This gives you the exact same instruction the hardware executes, with full control over register allocation and the ability to interleave MMA with other operations.

WGMMA: Hopper’s Warp-Group Architecture

Hopper’s WGMMA represents a fundamental shift in tensor core programming. Instead of 32-thread warps executing synchronous MMA instructions, WGMMA operates on warp groups of 128 threads (4 warps) and executes asynchronously.

Why Warp Groups?

Larger tiles mean better arithmetic intensity — more compute per byte loaded from memory. A $64 \times 256 \times 16$ WGMMA tile performs $64 \times 256 \times 16 \times 2 = 524,288$ FLOPs but only needs to load $64 \times 16 + 256 \times 16 = 5,120$ elements. The compute-to-memory ratio is roughly 100 FLOPs per element loaded, compared to about 32 for a $16 \times 16 \times 16$ WMMA tile. This makes it much easier to hide memory latency.

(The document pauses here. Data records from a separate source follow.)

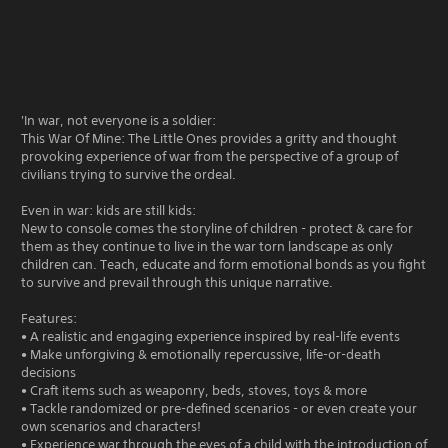
'In war, not everyone is a soldier:
This War Of Mine: The Little Ones provides a gritty and thought
provoking experience of war from the perspective of a group of
civilians trying to survive the ordeal.
Even in war: kids are still kids:
New to console comes the storyline of children - protect & care for
them as they continue to live in the war torn landscape as only
children can. Teach, educate and form emotional bonds as you fight
to survive and prevail through this unique narrative.
Features:
• A realistic and engaging experience inspired by real-life events
• Make unforgiving & emotionally repercussive, life-or-death
decisions
• Craft items such as weaponry, beds, stoves, toys & more
• Tackle randomized or pre-defined scenarios - or even create your
own scenarios and characters!
• Experience war through the eyes of a child with the introduction of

The TMA (Tensor Memory Accelerator)

Before Hopper, loading data from global memory to shared memory required explicit cp.async or plain load/store instructions executed by SM threads. TMA offloads this entirely to a dedicated hardware unit:

// TMA descriptor setup (host side)
CUtensorMap tensorMap;
cuTensorMapEncodeTiled(&tensorMap,
    CU_TENSOR_MAP_DATA_TYPE_FLOAT16,
    2,                          // 2D tensor
    globalPtr,                  // base pointer
    {N, M},                     // global dimensions
    {N * sizeof(half), sizeof(half)}, // global strides
    {tileN, tileM},             // box (tile) dimensions
    {1, 1},                     // element strides
    CU_TENSOR_MAP_INTERLEAVE_NONE,
    CU_TENSOR_MAP_SWIZZLE_128B,
    CU_TENSOR_MAP_L2_PROMOTION_NONE,
    CU_TENSOR_MAP_FLOAT_OOB_FILL_NONE);

On the device side, a single thread issues a TMA load that fills an entire shared memory tile:

// Only one thread per warp group issues the TMA load
if (threadIdx.x == 0) {
    cp_async_bulk_tensor_2d_global_to_shared(
        &smem_A[stage][0], &tensorMapA, {tileCol, tileRow},
        barrier);
}
// All threads wait on the barrier
barrier.arrive_and_wait();

The TMA handles address calculation, boundary checking, data format conversion, and swizzling — all in hardware. This frees SM threads to focus entirely on compute.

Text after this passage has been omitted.